The heck with "date night"
How long have you been with your partner? Are you starting to feel like the spark has left your marriage? Don't stress ... we feel your pain! It's totally normal to feel like your marriage has fallen into a rut. That's why we compiled these 7 tips to put the chemistry back into your relationship. Try them ... you won't be dissapointed ...
Don’t do it — or feel bad that you don’t — just because you’re “supposed to,” especially if you just wind up staring into each other’s eyes and talking about flu shots. You can do that at home — with much cheaper drinks. One Manhattan mother of two reports that for their big (recession-friendly) nights in, she and her husband get takeout and sip (chug) cheap bubbly from their fancy flutes. (“A flute just feels eventful,” she says.) If you can afford it, do go out when you can. And do it with childless friends or go to an absorbing show or movie — anything that gets you out of the axis of parent. And if nighttime sitting (or being catatonic at 9 p.m.) is an issue, heck, squeeze in a date-morning, meet for lunch. “It’s all about breaking the routine,” says couples therapist Esther Perel, author of Mating in Captivity: Reconciling the Erotic and the Domestic. “Family life depends on consistency and predictability. Romance and the erotic are about everything else.”
Stop being friends
On Facebook, that is. “It’s a terrible idea for spouses to be Facebook friends with each other,” says Ian Kerner, Ph.D., co-author, with Heidi Raykeil, of (best self-help title EVER!) Love in the Time of Colic: The New Parents’ Guide to Getting It On Again. “Relationships are already filled with enough banality. I want to preserve what little mystery there is, which means I don’t need to see my wife’s latest check-in with her third-grade pals on her Superwall.”
Get We-mail
But wait! You don’t have to, like, swear off the technology entirely. Perel suggests getting a secret your-eyes-only email address just for each other — not for “pls pick up Muenster” and “remember B’s ballet stuff” — but for loving and flirtatious messages only.

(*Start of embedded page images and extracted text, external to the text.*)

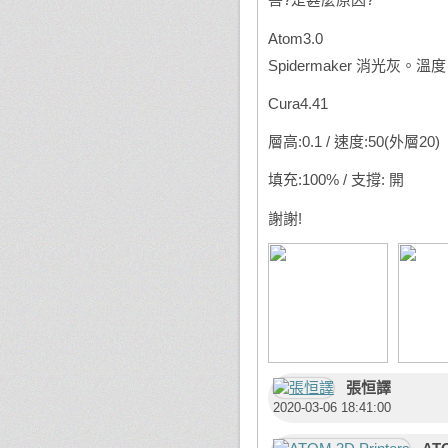
Atom3.0
Spidermaker 消光灰。溫
Cura4.41
層高:0.1 / 速度:50(外層20)
填充:100% / 支撐: 開
謝謝!
張恒譯
2020-03-06 18:41:00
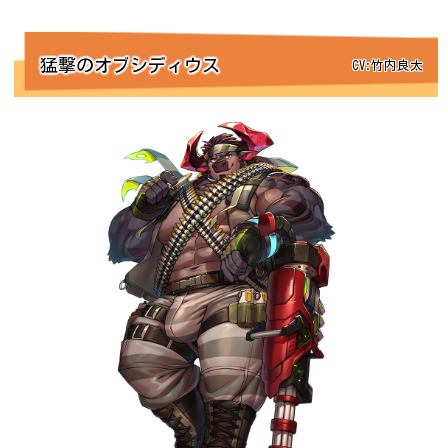
猛撃のオブシディウス
CV:竹内良太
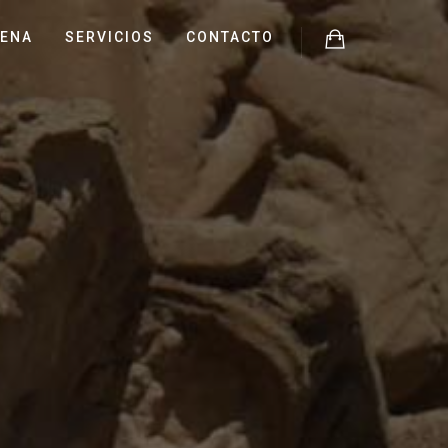
JENA
SERVICIOS
CONTACTO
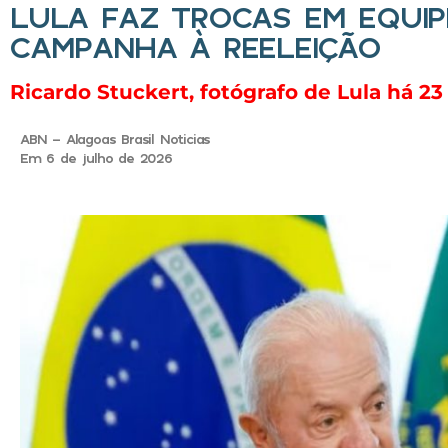
LULA FAZ TROCAS EM EQUI
CAMPANHA À REELEIÇÃO
Ricardo Stuckert, fotógrafo de Lula há 23
ABN - Alagoas Brasil Noticias
Em 6 de julho de 2026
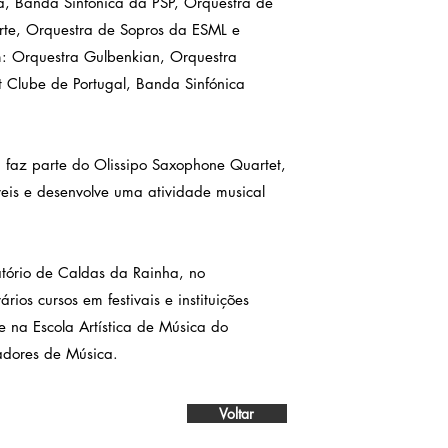
, Banda Sinfónica da PSP, Orquestra de
te, Orquestra de Sopros da ESML e
: Orquestra Gulbenkian, Orquestra
t Clube de Portugal, Banda Sinfónica
 faz parte do Olissipo Saxophone Quartet,
eis e desenvolve uma atividade musical
atório de Caldas da Rainha, no
ios cursos em festivais e instituições
e na Escola Artística de Música do
dores de Música.
Voltar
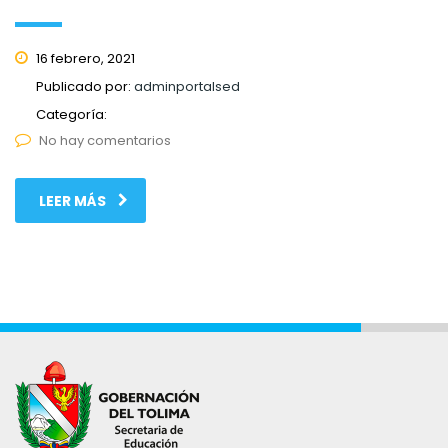
16 febrero, 2021
Publicado por:
adminportalsed
Categoría:
No hay comentarios
LEER MÁS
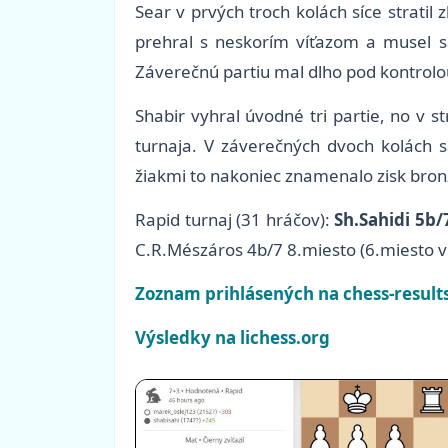
Sear v prvých troch kolách síce stratil
prehral s neskorím víťazom a musel sa
Záverečnú partiu mal dlho pod kontrolo
Shabir vyhral úvodné tri partie, no v 
turnaja. V záverečných dvoch kolách 
žiakmi to nakoniec znamenalo zisk bronz
Rapid turnaj (31 hráčov):
Sh.Sahidi 5b/
C.R.Mészáros 4b/7 8.miesto (6.miesto v 
Zoznam prihlásených na chess-result
Výsledky na lichess.org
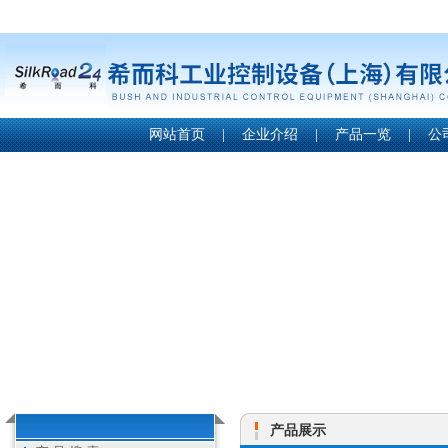
网站首页
|
企业介绍
|
产品一览
|
公
产品展示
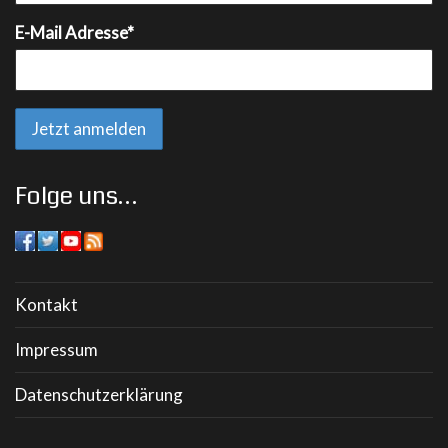
E-Mail Adresse*
Folge uns…
Kontakt
Impressum
Datenschutzerklärung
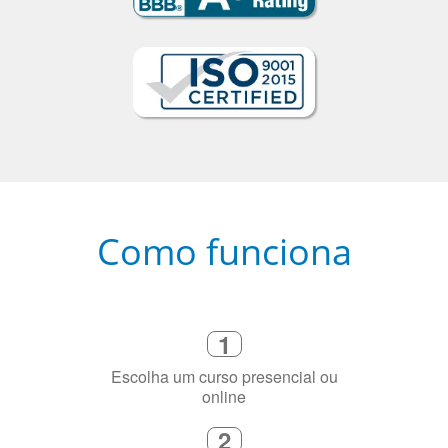
Como funciona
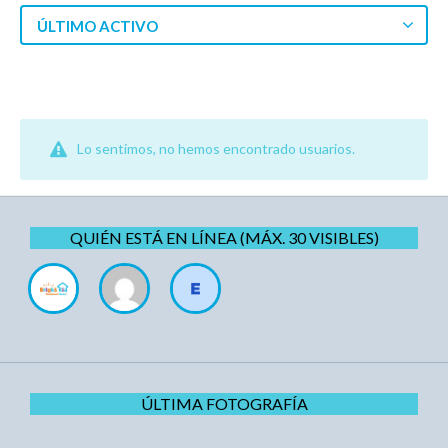
ÚLTIMO ACTIVO
Lo sentimos, no hemos encontrado usuarios.
QUIÉN ESTÁ EN LÍNEA (MÁX. 30 VISIBLES)
ÚLTIMA FOTOGRAFÍA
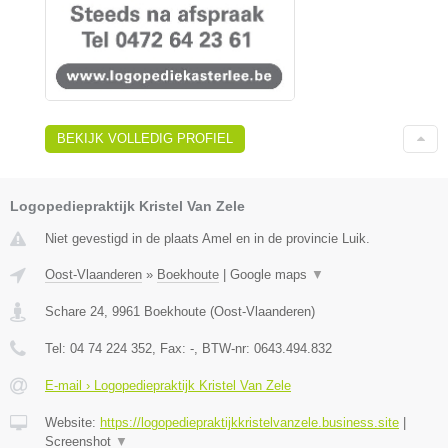
BEKIJK VOLLEDIG PROFIEL
Logopediepraktijk Kristel Van Zele
Niet gevestigd in de plaats Amel en in de provincie Luik.
Oost-Vlaanderen
»
Boekhoute
|
Google maps
▼
Schare 24
,
9961
Boekhoute
(
Oost-Vlaanderen
)
Tel:
04 74 224 352
, Fax:
-
, BTW-nr:
0643.494.832
E-mail › Logopediepraktijk Kristel Van Zele
Website:
https://logopediepraktijkkristelvanzele.business.site
|
Screenshot
▼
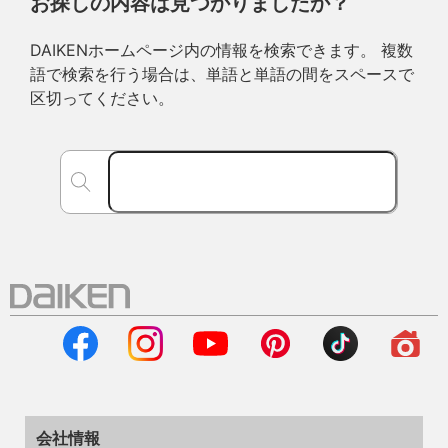
お探しの内容は見つかりましたか？
DAIKENホームページ内の情報を検索できます。 複数
語で検索を行う場合は、単語と単語の間をスペースで
区切ってください。
会社情報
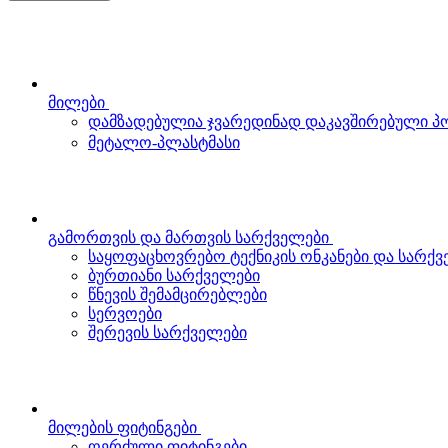
მილები
დამზადებულია ჯვარედინად დაკავშირებული 
მეტალო-პლასტმასი
გამორთვის და მართვის სარქველები
საყოფაცხოვრებო ტექნიკის ონკანები და სარქ
ბურთიანი სარქველები
წნევის შემამცირებლები
სერვოები
შერევის სარქველები
მილების ფიტინგები
ღერძული ფიტინგები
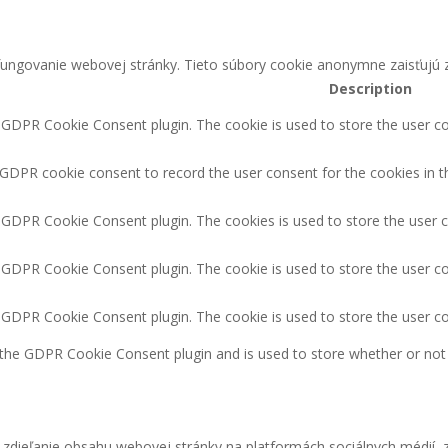
ungovanie webovej stránky. Tieto súbory cookie anonymne zaisťujú z
Description
y GDPR Cookie Consent plugin. The cookie is used to store the user co
 GDPR cookie consent to record the user consent for the cookies in t
y GDPR Cookie Consent plugin. The cookies is used to store the user 
y GDPR Cookie Consent plugin. The cookie is used to store the user co
y GDPR Cookie Consent plugin. The cookie is used to store the user c
 the GDPR Cookie Consent plugin and is used to store whether or not 
zdieľanie obsahu webovej stránky na platformách sociálnych médií, z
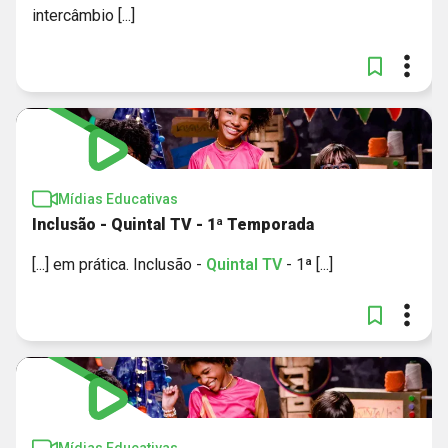
intercâmbio [...]
Mídias Educativas
Inclusão - Quintal TV - 1ª Temporada
[...] em prática. Inclusão -
Quintal
TV
- 1ª [...]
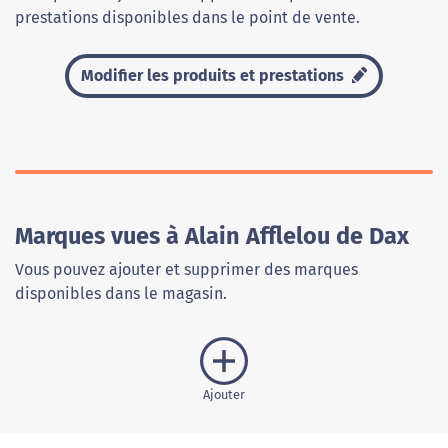
prestations disponibles dans le point de vente.
Modifier les produits et prestations
Marques vues à Alain Afflelou de Dax
Vous pouvez ajouter et supprimer des marques
disponibles dans le magasin.
Ajouter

Spontaneity, schmontaneity
Buzz-killing as it sounds, you might need to start scheduling time for intimacy — or at least committing to once a week, by hook or by crook (which, bonus, could force you to get creative). “Ruts beget ruts,” says Kerner, noting that when you go without, your body actually becomes accustomed to lower and lower levels of testosterone. On the flipside, he says, couples (not just parents) who are intimate at least once a week report better relationships and quality of life overall.
Postpone that argument
You know that fight you always have? Stop having it. Make a three-month plan for not solving problems, suggests couples therapist Sharyn Wolf, author of This Old Spouse: The Do-It-Yourself Guide to Restoring, Renovating, and Rebuilding Your Relationship. The money fight, the recycling fight, whatever: you’ll have it on May 15, time TBA. Until then, not a word. “See what you’d be doing if you weren’t having that fight,” says Wolf. “Sometimes it uncovers something else that was really bothering you; sometimes it gives you so much energy you take on something new. And sometimes you realize maybe it wasn’t such a huge deal after all.”
Use "we" when you fight — and in general
You’ve probably heard this one, but they just checked again and found that spouses who use pronouns like “we,” “our,” and “us” when describing points of disagreement are better able to resolve conflicts than those who use “I,” “me,” and “you.” (Note: no fair using the royal “We,” as in “We feel that you suck.”)
Engage in "chore-play"
That’s Kerner’s term, and it’s a nod to the kabillion studies showing that husbands and wives who do more housework together have more sex. It has to do with cultivating teamwork, circumventing resentment, and, especially for type-As, the sense that you’ve earned the opp and created the space (perhaps literally) to get it on. “Researchers in the Netherlands found that the key to female arousal seems to be deep relaxation and a lack of anxiety,” says Kerner. (The key to deep relaxation and a lack of anxiety seems to be living in the Netherlands.) But don’t wait until the to-do list is done; that’s pretty much not going to happen. Acknowledge what isn’t done, make a plan for who’ll do it when, and then have at it.